1973’te İngiltere Sheffield’da kurulan, endüstriyel müzik, post punk, elektro, tekno tarzlarını benimseyen Cabaret Voltaire; 26 yıllık aranın ardından, 1994’te çıkan The Conversation’dan sonra Shadow of Fear ile dinleyicilerine ben burdayım demeye devam ediyor.
Adını Dada’nın doğduğu Zürih’teki Cabaret Voltaire adlı gece kulübünden alan grup; vokal ve basta Stephen Mallinder, klavyede Chris Watson ve sonradan grubun ta kendisi haline gelecek olan Richard H. Kirk tarafından kurulmuş. İsimleri gibi müzikleri de başta dadanın deneyselliğinden payını almış. 1979’daki ilk stüdyo albümleri Mix-Up’a dek de bu deneysel kayıtları yayınlayarak -bir Marcel Duchamp’ın pisuar örneği kadar olmasa da- kendi alanlarına, elektronik müziğe, yenilikçi bir ses getirmişler. 1981’de Chris Watson, 1994’te Stephen Mallinder’ın gruptan ayrılmasıyla tek kişiye indirgenmiş olan Cabaret Voltaire, popülerliğe Dadaist başkaldırısını hala sürdürmeye kararlı görünüyor. Kirk’ün bir röportajında “Gelip en büyük hitleri duyacağınızı düşünüyorsanız gelmeyin!” demesi de bunu kanıtlar nitelikte.
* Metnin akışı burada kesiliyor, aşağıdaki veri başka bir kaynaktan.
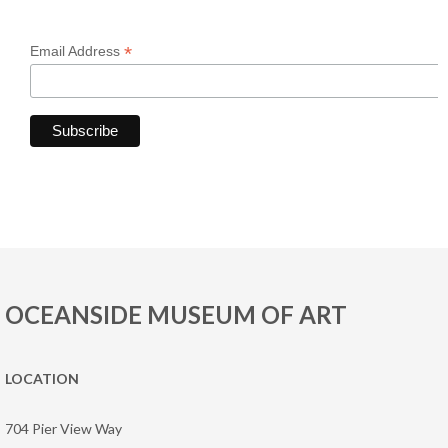
*
Email Address
OCEANSIDE MUSEUM OF ART
LOCATION
704 Pier View Way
Şarkılarına eşlik eden dinleyicileri hiçbir şeyi düşünmeden dans ettirmek Cabaret Voltaire’e uyan bir hedef değil. Çünkü onlar şarkılarında basına, komplo teorilerine, politikaya, uyuşturucuya kısacası bir paranoya dünyasına dalarak aslında dinleyenlerini sadece eğlenmeye değil, bir o kadar da düşünmeye itme amacında. Bu ideolojileri zaman içerisinde daha anlaşılır hale gelmiş olmalı ki 1990’lara gelindiğinde yaşayan post-punk efsaneleri arasında anılmaya başlanmışlar. 1981 çıkışlı “Spread the Virus” şarkısı bile her ne kadar onların distopik fantezilerinin bir eseri olsa da gelecekte kendilerine yer bulacaklarının haklı bir habercisi gibiymiş.
Shadow of Fear ise günümüz atmosferinde eski synth ve davul makinelerine bağlı kalmış, gerilim filmi tadında bir vurmalı saldırı adeta. Aslında Kirk grubun tek temsilcisi olarak grubu yaşatmayı değil, müzikal anlamda çığır açmayı amaçlıyor. Müzikteki teknolojik gelişmelere kapılıp gitmeyi sanatsal kaygılar sebebiyle reddeden tutumu; daha çok özgünlüğünden ödün vermeyen, gerilim filmi tadında bir Cabaret Voltaire albümü ile sonuçlanmış. “Universal Energy” albümde elektronik müziğin evrimine en çok ayak uyduran şarkı olarak dikkat çekerken, “Papa Nine Zero Delta United” ritimleriyle “Nag Nag Nag“’ i, bir öze dönüşü anımsatıyor. Her yönüyle Shadow of Fear, huzursuzluğuna huzursuzluk katmak isteyenler için bire bir gibi.